Als ik dit allemaal samenneem, dan kom ik tot de volgende aanpak:

● oefenen van algebraïsche basisvaardigheden om tot automatismen te komen; ● gecombineerd met productief oefenen voor ontwikkelen van symbol sense;

● met gevarieerde en geïntegreerde oefeningen waarin basisvaardigheden en symbol sense tegelijkertijd geoefend worden;

● afgewisseld met samenwerkend leren via een procesmodel voor complexere opgaven die benaderd op een laag niveau tot verkeerde oplossingen leiden.

(13)

Ontwerphypothese en ontwerpregels

Mijn ontwerphypothese is de volgende:

“Als het zo is dat de zwakke wiskundige basisvaardigheden de oorzaak is van de lage prestaties van de leerlingen van de havo 5 wiskunde B klas, dan zal een aanpak van productief en

geïntegreerd oefenen de prestaties van de leerlingen verhogen op zowel deze basisvaardigheden als op het toepassen ervan in een context.”

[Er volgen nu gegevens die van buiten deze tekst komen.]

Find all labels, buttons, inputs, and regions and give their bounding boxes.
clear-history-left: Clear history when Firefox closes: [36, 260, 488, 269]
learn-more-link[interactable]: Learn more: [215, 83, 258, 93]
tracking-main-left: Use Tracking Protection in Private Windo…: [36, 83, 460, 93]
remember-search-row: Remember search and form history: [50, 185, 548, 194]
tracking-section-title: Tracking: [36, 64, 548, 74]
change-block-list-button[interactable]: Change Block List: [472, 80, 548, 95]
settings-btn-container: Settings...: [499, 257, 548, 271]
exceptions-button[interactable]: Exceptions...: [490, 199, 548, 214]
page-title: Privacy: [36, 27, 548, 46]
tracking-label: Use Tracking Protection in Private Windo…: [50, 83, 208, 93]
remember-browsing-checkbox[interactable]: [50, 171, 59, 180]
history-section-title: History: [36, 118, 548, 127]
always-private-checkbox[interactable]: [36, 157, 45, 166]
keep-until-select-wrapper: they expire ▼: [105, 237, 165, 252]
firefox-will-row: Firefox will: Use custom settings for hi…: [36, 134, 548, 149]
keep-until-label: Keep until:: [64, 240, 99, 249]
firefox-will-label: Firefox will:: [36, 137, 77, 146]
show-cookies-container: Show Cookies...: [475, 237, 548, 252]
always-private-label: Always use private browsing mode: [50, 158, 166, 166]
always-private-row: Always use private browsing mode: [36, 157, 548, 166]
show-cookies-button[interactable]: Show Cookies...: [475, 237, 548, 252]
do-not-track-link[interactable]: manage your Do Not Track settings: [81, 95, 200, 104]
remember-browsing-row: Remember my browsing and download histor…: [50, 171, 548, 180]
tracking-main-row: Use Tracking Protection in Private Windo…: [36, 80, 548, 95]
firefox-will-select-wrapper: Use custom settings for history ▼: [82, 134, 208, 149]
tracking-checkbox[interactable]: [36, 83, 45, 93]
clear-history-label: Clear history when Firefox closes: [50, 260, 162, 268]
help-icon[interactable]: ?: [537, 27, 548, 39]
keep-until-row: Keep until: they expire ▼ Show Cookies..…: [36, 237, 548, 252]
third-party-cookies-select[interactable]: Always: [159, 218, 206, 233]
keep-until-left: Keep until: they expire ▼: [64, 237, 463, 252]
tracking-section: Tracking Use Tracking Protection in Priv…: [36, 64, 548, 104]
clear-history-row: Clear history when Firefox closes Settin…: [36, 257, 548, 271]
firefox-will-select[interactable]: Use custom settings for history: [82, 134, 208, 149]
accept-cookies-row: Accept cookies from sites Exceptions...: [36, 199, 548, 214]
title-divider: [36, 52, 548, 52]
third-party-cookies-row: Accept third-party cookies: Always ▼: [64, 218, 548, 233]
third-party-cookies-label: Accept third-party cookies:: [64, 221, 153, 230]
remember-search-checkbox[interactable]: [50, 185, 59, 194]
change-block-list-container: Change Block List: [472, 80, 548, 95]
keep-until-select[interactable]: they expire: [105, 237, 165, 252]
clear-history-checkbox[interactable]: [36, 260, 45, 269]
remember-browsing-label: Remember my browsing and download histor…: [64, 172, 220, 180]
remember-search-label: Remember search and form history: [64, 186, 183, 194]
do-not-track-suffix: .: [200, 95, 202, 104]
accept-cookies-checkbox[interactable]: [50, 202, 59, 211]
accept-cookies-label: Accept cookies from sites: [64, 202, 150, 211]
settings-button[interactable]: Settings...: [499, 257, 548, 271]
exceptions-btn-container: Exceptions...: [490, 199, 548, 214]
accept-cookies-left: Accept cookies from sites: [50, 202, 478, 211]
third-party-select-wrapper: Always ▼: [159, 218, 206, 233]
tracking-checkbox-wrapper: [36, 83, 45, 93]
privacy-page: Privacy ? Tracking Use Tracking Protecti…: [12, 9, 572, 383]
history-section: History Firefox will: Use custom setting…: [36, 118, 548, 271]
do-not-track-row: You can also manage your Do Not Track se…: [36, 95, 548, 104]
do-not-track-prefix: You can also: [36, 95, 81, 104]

Ik kom tot vier didactische ontwerpregels:

1. oefenen van algebraïsche basisvaardigheden om tot automatismen te komen; 2. gecombineerd met productief oefenen voor ontwikkelen van symbol sense;

3. met gevarieerde en geïntegreerde oefeningen waarin basisvaardigheden en symbol sense tegelijkertijd geoefend worden;

4. afgewisseld met samenwerkend leren via een procesmodel voor complexere opgaven die benaderd op een laag niveau tot verkeerde oplossingen leiden.

Er zijn twee beperkende randvoorwaarden voor het ontwerponderzoek:

● De interventie vindt plaats tijdens de drie weken van de examentraining en moet daar goed inpassen.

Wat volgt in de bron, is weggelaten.